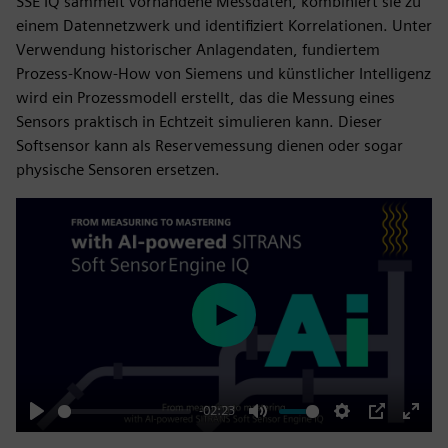
SSE IQ sammelt vorhandene Messdaten, kombiniert sie zu
einem Datennetzwerk und identifiziert Korrelationen. Unter
Verwendung historischer Anlagendaten, fundiertem
Prozess-Know-How von Siemens und künstlicher Intelligenz
wird ein Prozessmodell erstellt, das die Messung eines
Sensors praktisch in Echtzeit simulieren kann. Dieser
Softsensor kann als Reservemessung dienen oder sogar
physische Sensoren ersetzen.
Play
-02:23
Play
Mute
Settings
PIP
Enter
+++++
#### [Activity]
Bring together every line in the entries that holds the string "kann".

#### [Expected answer]
Sensors praktisch in Echtzeit simulieren kann. Dieser
Softsensor kann als Reservemessung dienen oder sogar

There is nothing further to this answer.